A signed inspection record indicates that Salute inspected the underground plumbing at Crippen's house and approved it, four months before, Crippen said, Salute actually came to her home.
The lawsuit also names as defendants Disabato's Bellmore-based plumbing company, AMD & Associates; Carlos Jaramillo, an employee of AMD; Matco Remodeling Inc. of Wantagh, the general contractor; and Matthew Schwan, a principal of Matco.
In March 2006, town building code charges were brought against three of the five defendants in the suit, including board member Disabato, for creating unsafe conditions at the house.John Powers of Deer Park, attorney for Disabato and Jaramillo, said Jaramillo, a principal of AMD, took out the permit.

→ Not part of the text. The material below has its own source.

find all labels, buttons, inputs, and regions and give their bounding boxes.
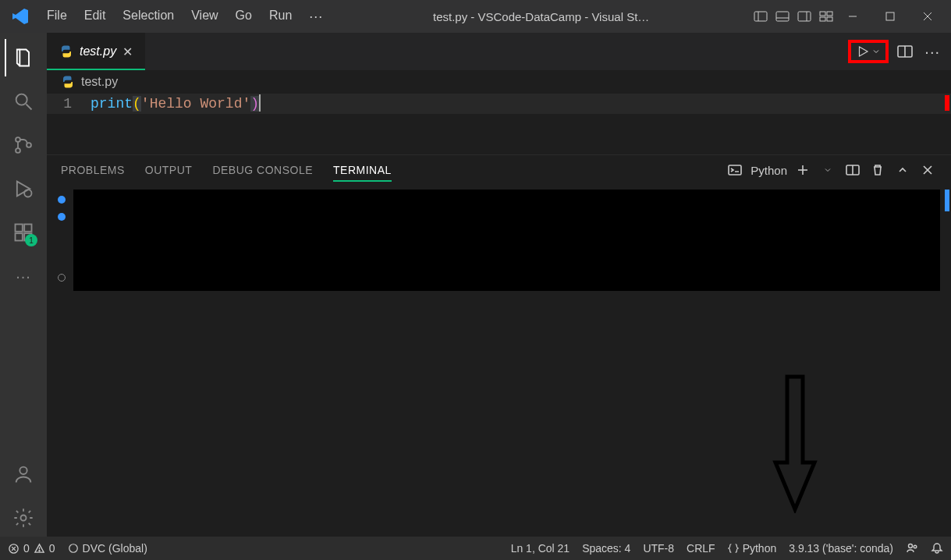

The complaint "seems to be a self-serving declaration by an individual who believes poor workmanship was performed by a general contractor," Powers said.
He added that when Crippen's complaints came before the full board, Disabato recused himself.
Crippen filed a complaint last year with the Nassau district attorney. Spokesman Eric Phillips said, "The office is monitoring very closely the substance of any litigation with these types of allegations." Sources close to the probe said the district attorney's office has been investigating the town's building department for more than a year over allegations of inspectors issuing permits in exchange for favors.
In July 2005, Crippen hired Matco - which has since lost its contractor's license because of Crippen's complaints - to renovate the lower level of her Baldwin split level to accommodate her elderly disabled mother. The $37,000 in renovations included expansion of an existing bathroom, structural, electrical and plumbing work.
According to the complaint, the unlicensed workers used by Matco to perform the extensive underground plumbing work botched the job and left the residence practically uninhabitable.
In an interview yesterday, Crippen described the incident as an "unimaginable nightmare" that could have ended tragically.